Prasad Ganapathy A, Wang Kenneth K, Buttar Navtej S, Wongkeesong Louis-Michel, Lutzke Lori S, Borkenhagen Lynn S
Division of Gastroenterology and Hepatology, Mayo Clinic College of Medicine, Rochester, Minnesota, USA.
Gastrointest Endosc. 2007 Jan;65(1):60-6. doi: 10.1016/j.gie.2006.04.028.
Stricture formation is the leading cause of long-term morbidity after photodynamic therapy (PDT). Risk factors for stricture formation have not been studied.
To assess risk factors for stricture formation in patients undergoing PDT for Barrett's esophagus with high-grade dysplasia (HGD).
Retrospective cohort study.
Barrett's Unit, Mayo Clinic, Rochester, Minnesota.
Records of patients undergoing PDT for HGD were reviewed. Patients underwent PDT by using either bare cylindrical diffusing fibers (2.5-5.0 cm in length) or balloon diffusers with 5- to 7-cm windows. Univariate and multivariate logistic regression analyses were performed to assess risk factors for stricture formation.

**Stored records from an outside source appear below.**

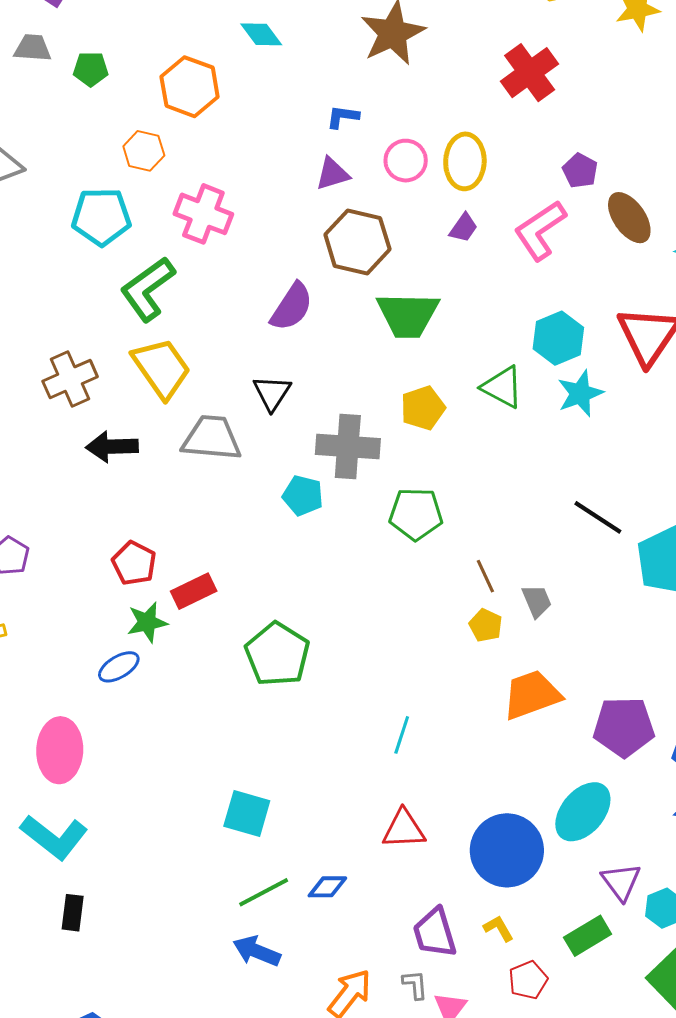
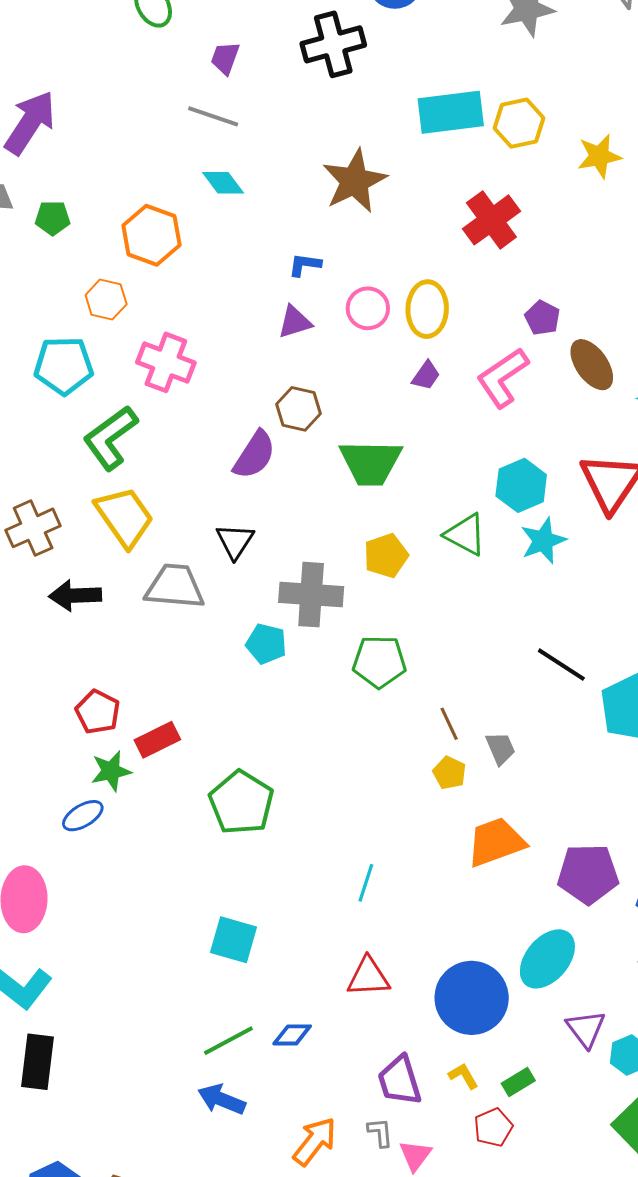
brown hexagon: (357, 242) -> (299, 409), moved, size x0.7
cyan square: (247, 813) -> (233, 940), moved
black rectangle: (73, 913) -> (38, 1062), size x1.5
green rectangle: (588, 936) -> (518, 1082), moved, size x0.7

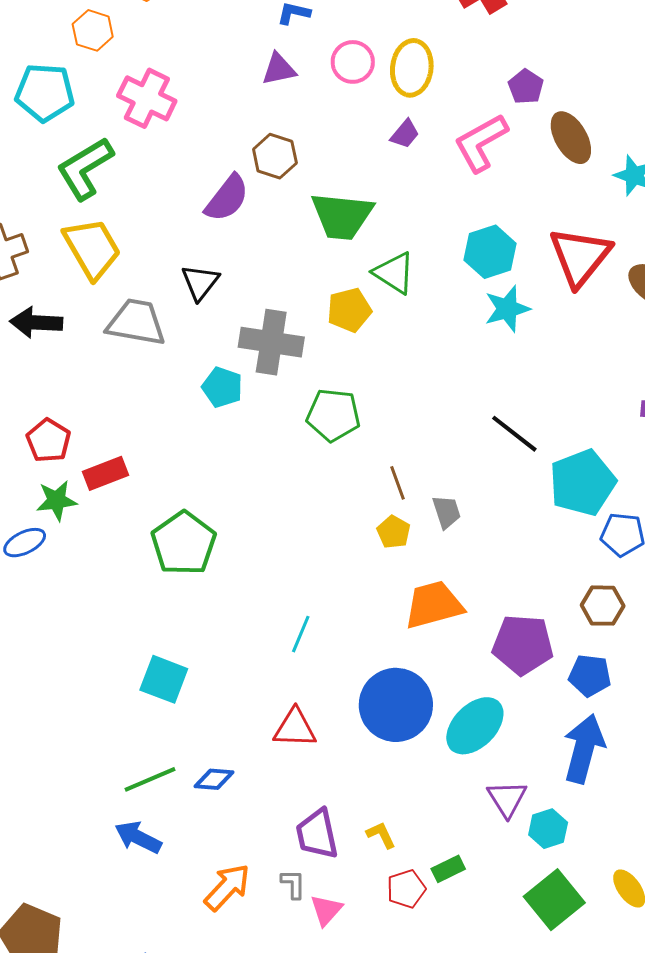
green triangle: (465, 535) -> (394, 273), moved
blue circle: (472, 998) -> (396, 705), moved
green rectangle: (518, 1082) -> (448, 869), moved

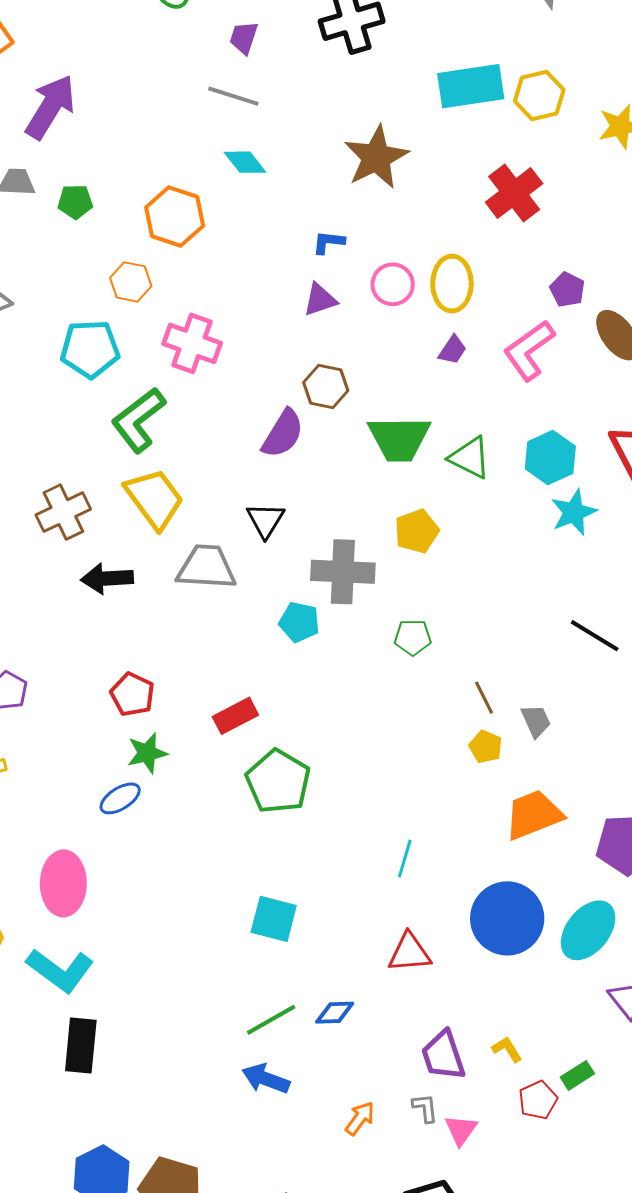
green triangle: (394, 273) -> (470, 458), moved
green pentagon: (333, 415) -> (413, 637), size x0.7
red rectangle: (105, 473) -> (235, 716), moved
orange arrow: (227, 887) -> (360, 1118), size x0.7

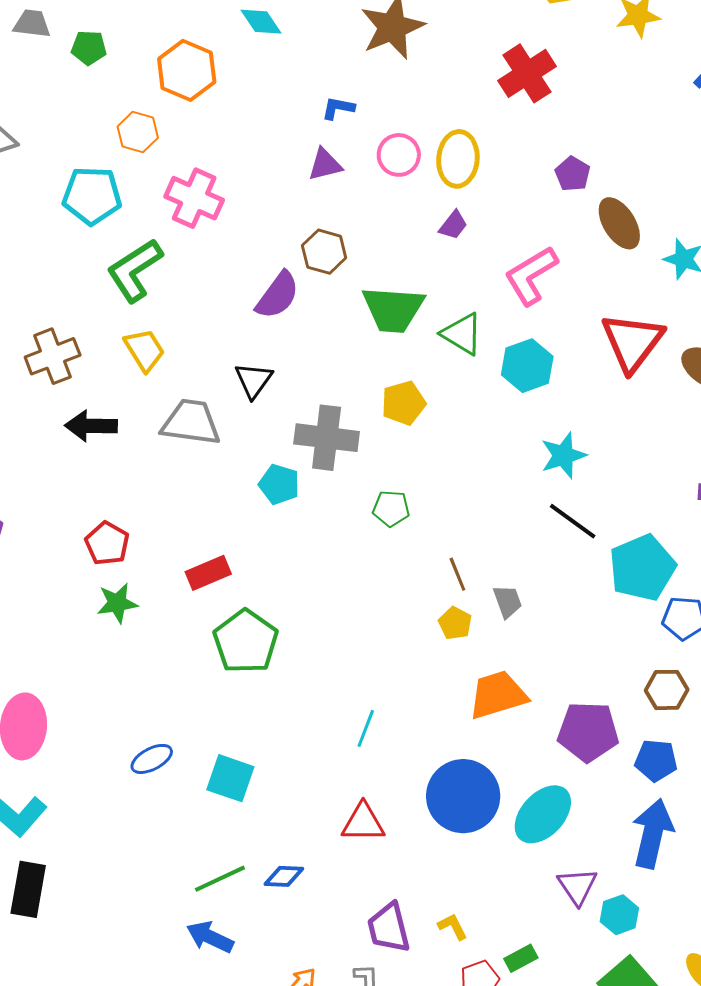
pink L-shape: (529, 350) -> (531, 275), moved
cyan hexagon: (550, 458) -> (527, 366), moved
yellow trapezoid: (154, 499) -> (144, 350), size x0.7
cyan star: (574, 512) -> (563, 455), moved
blue ellipse: (120, 798) -> (152, 759), moved

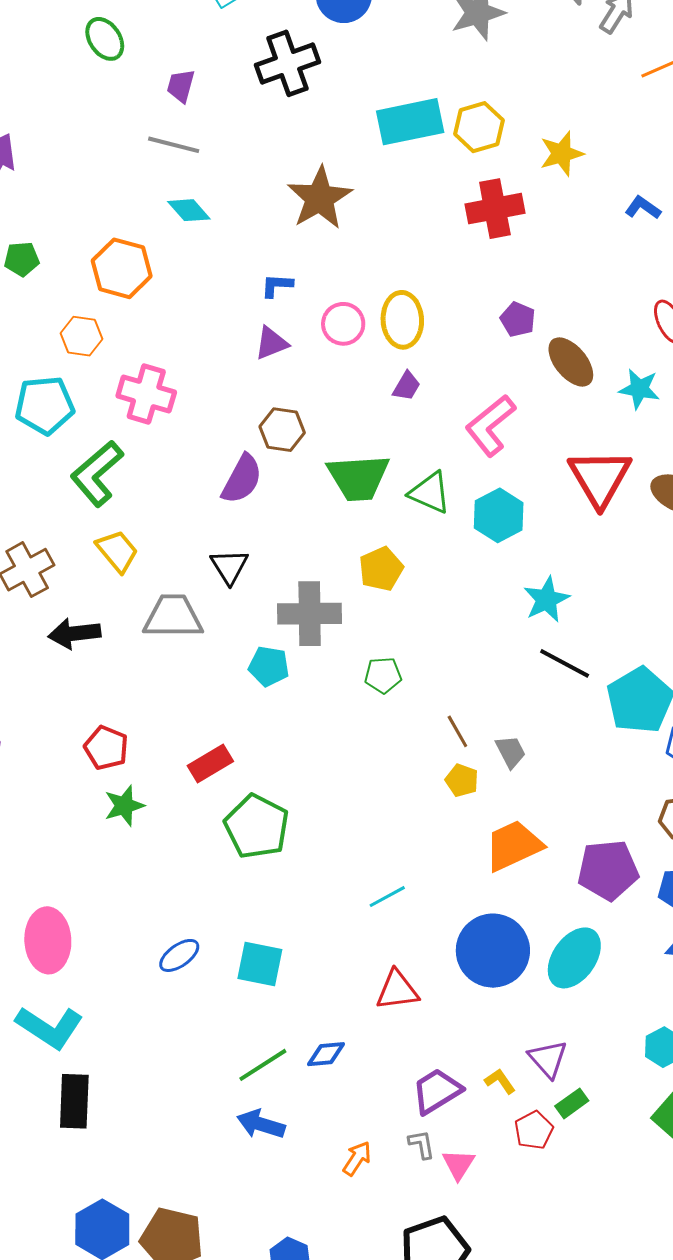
red cross: (527, 73) -> (495, 209), moved, turned 30
cyan line: (366, 728) -> (387, 897), turned 48
purple triangle: (577, 886) -> (548, 1059), moved
purple trapezoid: (389, 928) -> (437, 1091), turned 80

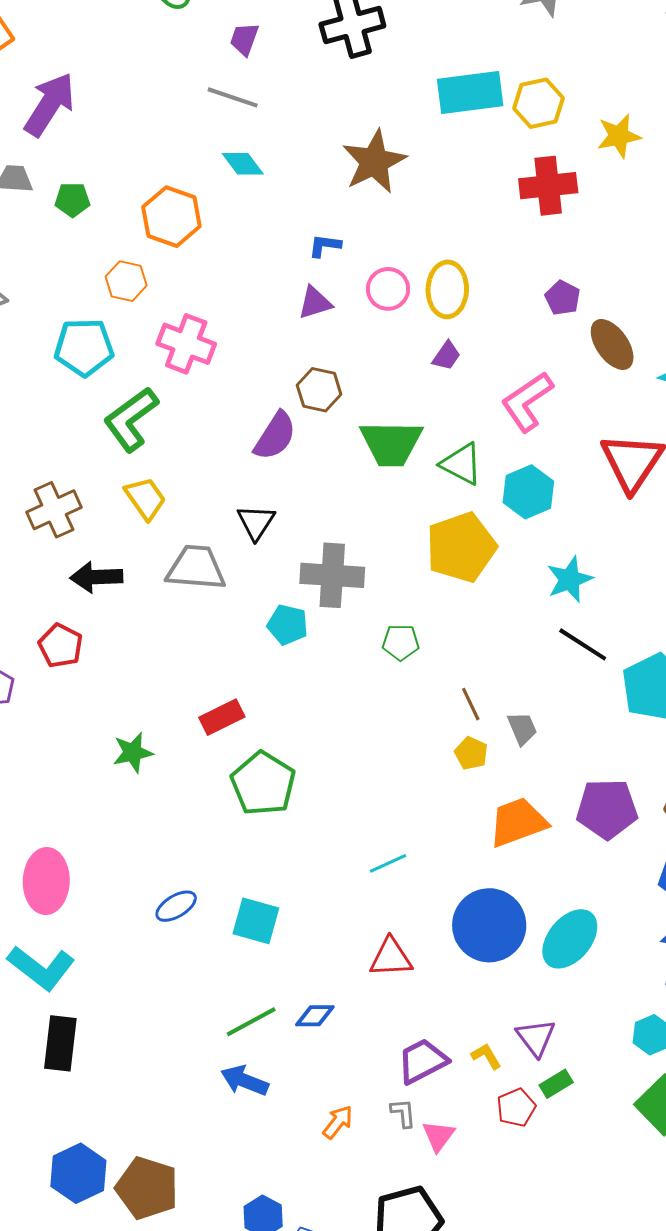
yellow pentagon: (381, 569) -> (461, 547), moved, size x1.6
red pentagon: (106, 748) -> (61, 646), moved
purple pentagon: (608, 870) -> (607, 809), moved

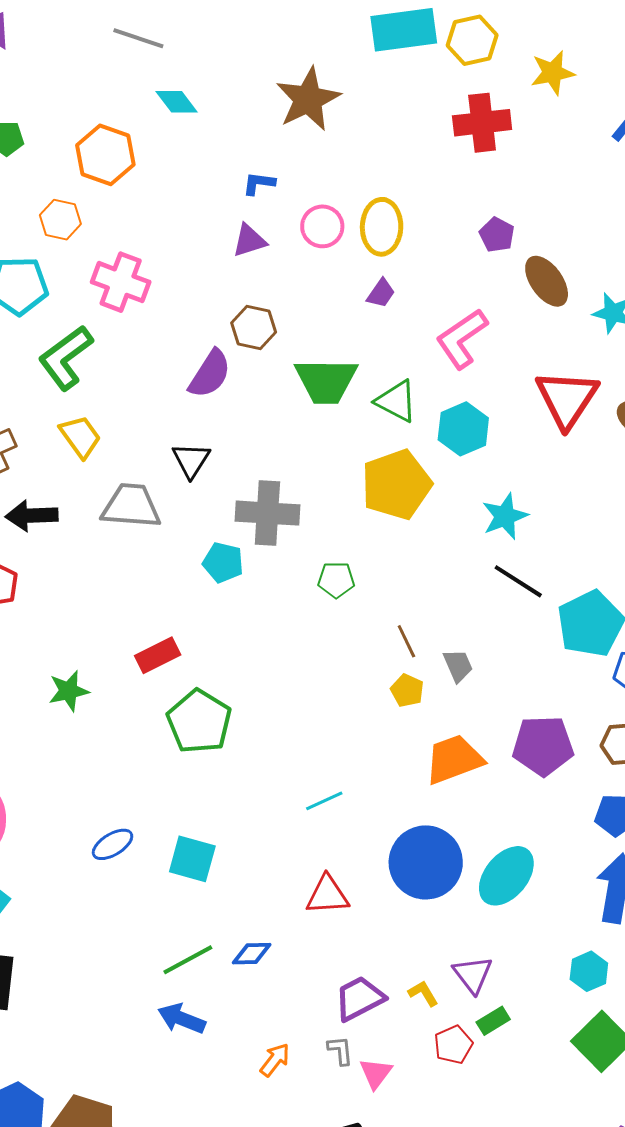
gray line: (233, 97) -> (138, 38), moved

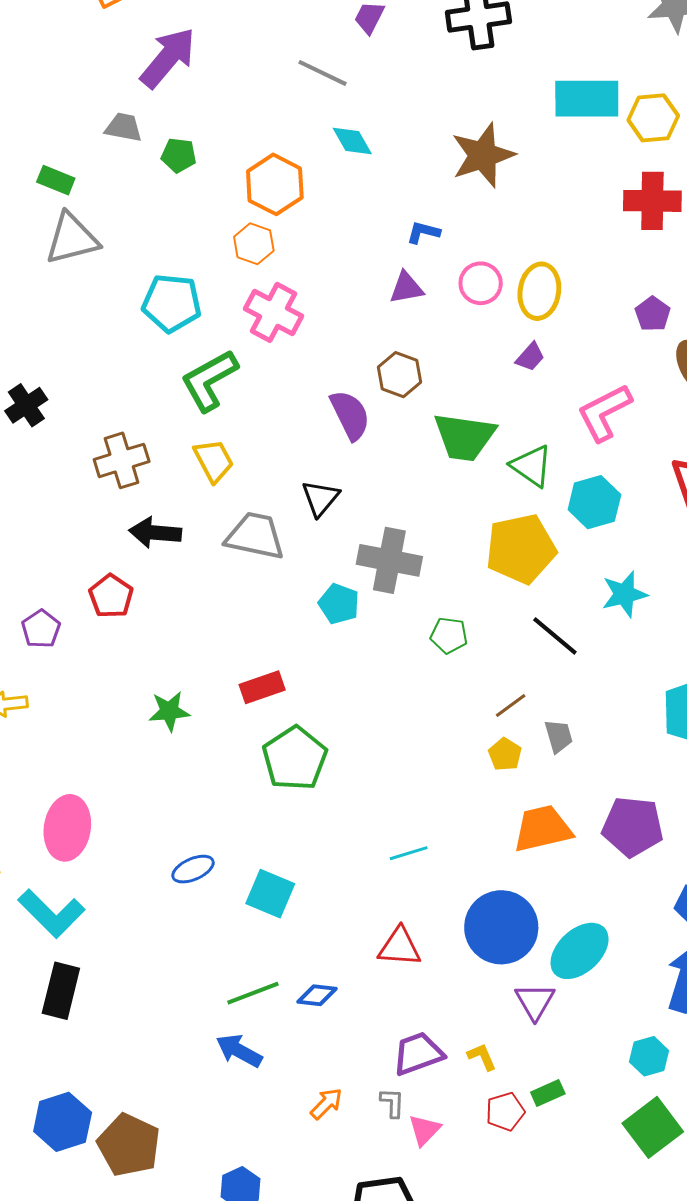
orange hexagon: (60, 220) -> (254, 244), moved
purple semicircle: (210, 374) -> (350, 415), turned -66
black line: (518, 581) -> (555, 636), moved
brown line: (406, 641) -> (511, 705), turned 72
purple triangle: (473, 974) -> (535, 1001), moved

Esophageal stricture formation.
Thirty-five of 131 patients (27%) developed strictures. On multivariate analysis, statistically significant predictors of stricture formation were the following: EMR before PDT was odds ratio (OR) 2.7, 95% confidence interval (CI) 1.13-6.59; a prior history of esophageal stricture was OR 2.7, 95% CI 1.15-6.47; and the number of PDT applications was OR 2.2, 95% CI 1.22-4.12. The OR for stricture formation in patients when centering balloons were used was 0.41, 95% CI 0.11-1.46, P = .168, indicating that centering balloons did not significantly decrease the risk of stricture formation.
Retrospective single-center study; small proportion of patients treated with centering balloons.
Risk factors for development of strictures after PDT included history of a prior esophageal stricture, performance of EMR before PDT, and more than 1 PDT application in 1 treatment session. The use of centering balloons was not associated with a statistically significant reduction in the risk of stricture formation.
狭窄形成是光动力疗法(PDT)后长期发病的主要原因。狭窄形成的危险因素尚未得到研究。
评估接受PDT治疗的高级别异型增生(HGD)巴雷特食管患者狭窄形成的危险因素。
回顾性队列研究。
明尼苏达州罗切斯特市梅奥诊所巴雷特病科。
回顾接受PDT治疗HGD患者的记录。患者使用裸露的圆柱形扩散光纤(长度为2.5 - 5.0厘米)或带有5至7厘米窗口的球囊扩散器进行PDT。进行单因素和多因素逻辑回归分析以评估狭窄形成的危险因素。
食管狭窄形成。
131例患者中有35例(27%)发生狭窄。多因素分析显示,狭窄形成的统计学显著预测因素如下:PDT前进行内镜下黏膜切除术(EMR)的比值比(OR)为2.7,95%置信区间(CI)为1.13 - 6.59;既往有食管狭窄病史的OR为2.7,95% CI为1.15 - 6.47;PDT应用次数的OR为2.2,95% CI为1.22 - 4.12。使用定心球囊的患者狭窄形成的OR为0.41,95% CI为0.11 - 1.46,P = 0.168,表明定心球囊并未显著降低狭窄形成的风险。
回顾性单中心研究;使用定心球囊治疗的患者比例较小。
PDT后狭窄形成的危险因素包括既往食管狭窄病史、PDT前进行EMR以及在1个治疗疗程中进行超过1次PDT应用。使用定心球囊与狭窄形成风险的统计学显著降低无关。